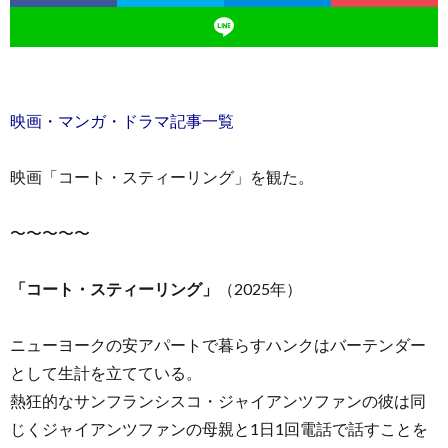
映画・マンガ・ドラマ記事一覧
お
映画「コート・スティーリング」を観た。
問
〜〜〜〜〜
い
「コート・スティーリング」
（2025年）
合
ニューヨークの安アパートで暮らすハンクはバーテンダー
わ
として生計を立てている。
熱狂的なサンフランシスコ・ジャイアンツファンの彼は同
せ
じくジャイアンツファンの母親と1日1回電話で話すことを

----------

■ Assignment: Each line from the one containing "として生計を立てている。" to the last line of the material above should be reproduced word for word, with nothing added.

■ Answer for this exercise:
として生計を立てている。
熱狂的なサンフランシスコ・ジャイアンツファンの彼は同
せ
じくジャイアンツファンの母親と1日1回電話で話すことを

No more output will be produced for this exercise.